It may take a village to raise a child, but it also takes a village to prevent abuse.
Donna Bernard, child advocate with the Domestic Abuse Resistance Team, said adults need to realize that a child who is being abused may not act like a stereotypical victim.
“Kids want those adults they respect — a parent, or a teacher, pastor, or friend — to respect them,” Bernard said. “The image they present to the world is important, and they do not want to be considered a victim.”
As a result, kids react and handle bullying and abuse in dozens of ways — some healthy and some not healthy.
“Some retaliate; some withdraw and isolate as much as possible,” Bernard said. “Without intervention, depression, failing grades, and/or substance abuse is possible. What we would like them to do is include a caring, competent adult who will take the issue very seriously.”
Unfortunately, though, Bernard said kids are often reluctant to tell an adult about any abuse.
“Studies show that it is possible that the older the child is, the more he or she may feel that they should be handling it themselves,” she said. “Another reason, if they find refuge in a classroom setting or when they finally walk through the door at home, they want to enjoy the ‘escape.’”
One way to recognize abuse, Bernard said, is to watch for red flags.

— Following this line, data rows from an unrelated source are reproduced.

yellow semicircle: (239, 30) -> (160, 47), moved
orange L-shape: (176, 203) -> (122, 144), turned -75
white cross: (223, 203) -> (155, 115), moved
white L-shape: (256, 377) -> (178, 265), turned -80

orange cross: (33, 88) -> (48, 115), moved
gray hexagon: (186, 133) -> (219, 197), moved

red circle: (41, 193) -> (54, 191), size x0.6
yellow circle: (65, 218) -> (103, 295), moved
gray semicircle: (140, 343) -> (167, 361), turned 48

“To recognize problems — including bullying — that a child may be experiences, the number one thing I tell volunteers, interns, our staff and parents is to spend time with children, making sure your listening ears are turned on,” she said. “Don’t be shy to share with them minor obstacles in your day so they can see how adults calmly handle conflict — for instance, having a repair made and being overcharged. If they see an adult handle conflict in a calm manner, they are more likely to come to that adult with a problem of their own.”
The Louisiana Department of Children and Family Services reported that 3,271 cases of abuse and neglect had been reported in the Monroe region in 2020. Lincoln Parish is included in that area.
If abuse is suspected in a child, the child’s feelings must come first.
“When you suspect a child is being abused, make the child’s feelings the number one priority,” Bernard said. “As you move forward in reporting, include the child in decision making about resolving the bullying. Remember, sometimes it may be the choice of the child — especially at first — to talk to a trusted adult other than a parent.”